# Description of the task:
Which lines in the records below hold the word "points"? Copy each of them.

━━━━━ Task inputs ━━━━━

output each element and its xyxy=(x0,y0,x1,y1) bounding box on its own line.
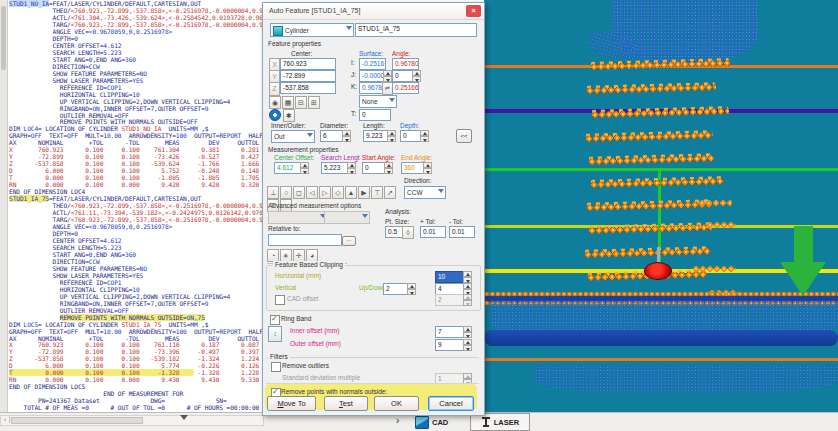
code-content[interactable]: STUD1_NO_IA=FEAT/LASER/CYLINDER/DEFAULT,… xyxy=(9,1,270,412)
i-label: I: xyxy=(351,59,355,66)
perpendicular-probe-icon[interactable]: ⊥ xyxy=(267,186,279,199)
ring-band-checkbox[interactable] xyxy=(270,315,280,325)
angle-k-input[interactable]: 0.25166 xyxy=(392,82,419,94)
direction-value: CCW xyxy=(407,189,423,196)
plus-tol-input[interactable]: 0.01 xyxy=(420,226,446,238)
center-y-input[interactable]: -72.899 xyxy=(280,70,336,82)
ok-button[interactable]: OK xyxy=(374,396,419,411)
vector-jump-icon[interactable]: ↗ xyxy=(384,186,396,199)
vertical-up-spinner[interactable] xyxy=(407,283,416,295)
advanced-select-1[interactable] xyxy=(268,211,328,224)
surface-j-spinner[interactable] xyxy=(383,70,392,82)
tab-scroll-next-icon[interactable]: › xyxy=(396,415,399,426)
feature-center-line xyxy=(484,168,838,171)
level-icon[interactable]: ▲ xyxy=(345,186,357,199)
center-x-input[interactable]: 760.923 xyxy=(280,58,336,70)
cancel-button[interactable]: Cancel xyxy=(428,396,474,411)
scrollbar-thumb[interactable] xyxy=(11,417,143,424)
scroll-left-icon[interactable]: ‹ xyxy=(1,416,10,423)
scrollbar-thumb[interactable] xyxy=(1,6,6,70)
circle-path-icon[interactable]: ○ xyxy=(280,186,292,199)
diameter-spinner[interactable] xyxy=(342,130,351,142)
graphics-window[interactable] xyxy=(484,0,838,412)
seed-point-pin xyxy=(657,247,660,263)
target-icon[interactable] xyxy=(269,109,281,121)
browse-button[interactable]: ... xyxy=(342,236,356,246)
stud-thread-points xyxy=(584,243,710,263)
tab-laser-label: LASER xyxy=(494,418,519,427)
start-angle-spinner[interactable] xyxy=(384,162,393,174)
center-label: Center: xyxy=(291,50,312,57)
direction-select[interactable]: CCW xyxy=(404,186,446,199)
angle-i-input[interactable]: 0.96780 xyxy=(392,58,419,70)
relative-to-input[interactable] xyxy=(268,234,342,246)
k-label: K: xyxy=(351,83,357,90)
ring-band-icon[interactable]: ↕ xyxy=(268,326,282,342)
touch-icon[interactable]: ⊤ xyxy=(371,186,383,199)
collapse-dialog-button[interactable]: << xyxy=(456,129,472,143)
horizontal-clipping-spinner[interactable] xyxy=(463,271,472,283)
stud-thread-points xyxy=(590,55,730,75)
remove-outliers-checkbox[interactable] xyxy=(271,362,281,372)
depth-spinner[interactable] xyxy=(420,130,429,142)
stud-thread-points xyxy=(588,219,712,238)
cad-offset-spinner xyxy=(463,294,472,306)
std-dev-label: Standard deviation multiple xyxy=(282,374,360,381)
play-scan-icon[interactable]: ▶ xyxy=(358,186,370,199)
surface-label: Surface: xyxy=(359,50,383,57)
outer-offset-spinner[interactable] xyxy=(463,339,472,351)
constraint-select[interactable]: None xyxy=(359,95,397,108)
center-z-input[interactable]: -537.858 xyxy=(280,82,336,94)
pt-size-mode-icon[interactable]: ◊ xyxy=(402,226,414,239)
length-spinner[interactable] xyxy=(387,130,396,142)
inner-outer-select[interactable]: Out xyxy=(271,130,315,143)
feature-name-input[interactable]: STUD1_IA_75 xyxy=(355,23,477,37)
expand-box-icon[interactable]: ⊞ xyxy=(308,96,320,109)
stud-thread-points xyxy=(586,196,712,216)
cylinder-icon xyxy=(273,26,283,36)
settings-icon[interactable]: ✱ xyxy=(283,109,295,122)
surface-i-input[interactable]: -0.2516 xyxy=(359,58,386,70)
plate-point-cloud-lower xyxy=(534,365,838,393)
collapse-chevron-icon[interactable] xyxy=(180,415,188,420)
end-angle-spinner[interactable] xyxy=(423,162,432,174)
cad-offset-checkbox[interactable] xyxy=(275,295,285,305)
code-vertical-scrollbar[interactable] xyxy=(0,0,8,412)
axis-z-button[interactable]: Z xyxy=(269,82,280,96)
grid-icon[interactable]: ▦ xyxy=(282,96,294,109)
snap-point-icon[interactable]: ◉ xyxy=(269,96,281,109)
filters-label: Filters xyxy=(268,353,290,360)
diamond-pattern-icon[interactable]: ◇ xyxy=(332,186,344,199)
search-length-spinner[interactable] xyxy=(347,162,356,174)
square-path-icon[interactable]: ◻ xyxy=(293,186,305,199)
move-to-button[interactable]: Move To xyxy=(267,396,316,411)
length-label: Length: xyxy=(363,122,385,129)
arc-right-icon[interactable]: ▷ xyxy=(319,186,331,199)
dialog-titlebar[interactable]: Auto Feature [STUD1_IA_75] xyxy=(263,3,484,20)
surface-j-input[interactable]: -0.0000 xyxy=(359,70,386,82)
angle-j-spinner[interactable] xyxy=(412,70,421,82)
inner-offset-spinner[interactable] xyxy=(463,326,472,338)
close-icon[interactable]: × xyxy=(466,5,481,17)
advanced-select-2[interactable] xyxy=(324,211,370,224)
lower-clipping-line xyxy=(484,358,838,361)
code-horizontal-scrollbar[interactable]: ‹ xyxy=(0,415,264,426)
t-input[interactable]: 0 xyxy=(359,109,391,121)
remove-outliers-label: Remove outliers xyxy=(282,362,329,369)
arc-left-icon[interactable]: ◁ xyxy=(306,186,318,199)
test-button[interactable]: Test xyxy=(324,396,368,411)
collapse-box-icon[interactable]: ⊟ xyxy=(295,96,307,109)
relative-to-label: Relative to: xyxy=(268,225,301,232)
pt-size-label: Pt. Size: xyxy=(385,218,409,225)
minus-tol-input[interactable]: 0.01 xyxy=(449,226,475,238)
vertical-clipping-label: Vertical xyxy=(275,284,296,291)
minus-tol-label: - Tol: xyxy=(449,218,463,225)
center-offset-spinner[interactable] xyxy=(300,162,309,174)
direction-label: Direction: xyxy=(404,177,431,184)
feature-type-select[interactable]: Cylinder xyxy=(270,23,354,37)
laser-scanner-icon xyxy=(481,417,491,428)
diameter-label: Diameter: xyxy=(320,122,348,129)
j-label: J: xyxy=(351,71,356,78)
inner-outer-label: Inner/Outer: xyxy=(271,122,306,129)
stud-thread-points xyxy=(585,127,713,147)
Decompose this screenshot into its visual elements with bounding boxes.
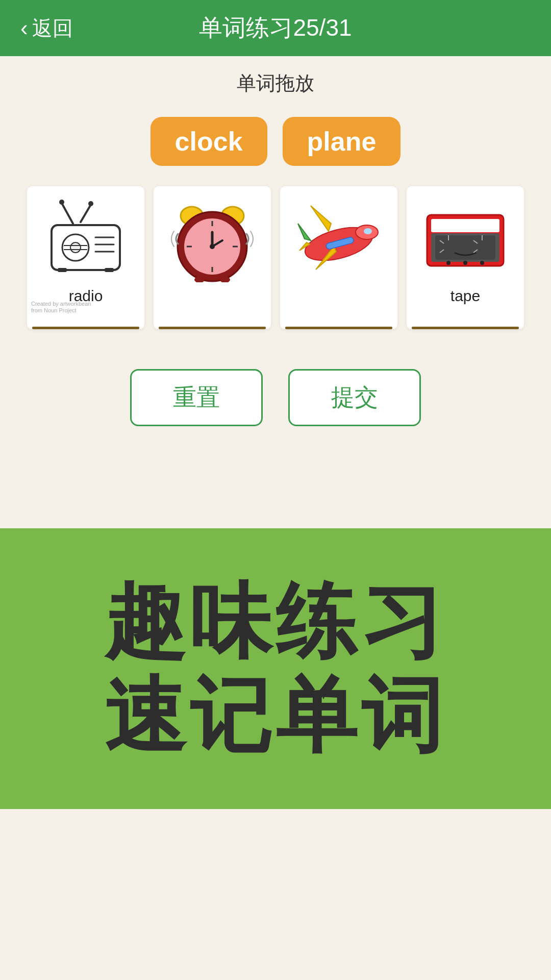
buttons-area: 重置 提交 [0,345,551,457]
svg-line-2 [81,205,91,222]
svg-rect-38 [431,219,499,232]
subtitle: 单词拖放 [0,56,551,107]
bottom-banner: 趣味练习 速记单词 [0,528,551,809]
submit-button[interactable]: 提交 [288,369,421,426]
svg-point-26 [210,244,215,249]
card-underline [285,327,392,329]
svg-marker-32 [311,206,331,231]
back-label: 返回 [32,14,73,42]
card-radio[interactable]: radio Created by artworkbeanfrom Noun Pr… [27,186,144,329]
svg-marker-34 [298,224,311,240]
credit-text: Created by artworkbeanfrom Noun Project [31,301,91,314]
word-chip-clock[interactable]: clock [151,117,267,166]
card-tape-label: tape [450,282,480,308]
back-icon: ‹ [20,17,28,39]
radio-image [42,195,129,282]
svg-point-3 [88,201,93,206]
svg-point-1 [59,200,64,205]
header: ‹ 返回 单词练习25/31 [0,0,551,56]
word-chips-area: clock plane [0,107,551,181]
plane-image [295,195,382,282]
page-title: 单词练习25/31 [199,12,352,44]
svg-point-6 [70,242,81,253]
card-clock[interactable] [154,186,271,329]
card-underline [159,327,266,329]
tape-image [422,195,509,282]
svg-point-48 [446,261,450,265]
card-tape[interactable]: tape [407,186,524,329]
clock-image [169,195,256,282]
card-plane[interactable] [280,186,397,329]
svg-rect-13 [105,268,114,272]
reset-button[interactable]: 重置 [130,369,263,426]
svg-line-0 [62,203,73,224]
svg-point-49 [480,261,484,265]
cards-area: radio Created by artworkbeanfrom Noun Pr… [0,181,551,345]
back-button[interactable]: ‹ 返回 [20,14,73,42]
banner-text: 趣味练习 速记单词 [104,575,447,763]
svg-point-31 [364,228,372,234]
word-chip-plane[interactable]: plane [283,117,401,166]
banner-line2: 速记单词 [104,669,447,763]
svg-rect-46 [435,235,495,260]
content-spacer [0,457,551,528]
banner-line1: 趣味练习 [104,575,447,669]
card-underline [32,327,139,329]
svg-point-47 [463,261,467,265]
svg-rect-12 [58,268,67,272]
card-underline [412,327,519,329]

━━━━━

# Task response:
stud-thread-points xyxy=(584,243,710,263)
stud-thread-points xyxy=(590,55,730,75)
stud-thread-points xyxy=(588,219,712,238)
stud-thread-points xyxy=(586,196,712,216)
stud-thread-points xyxy=(585,127,713,147)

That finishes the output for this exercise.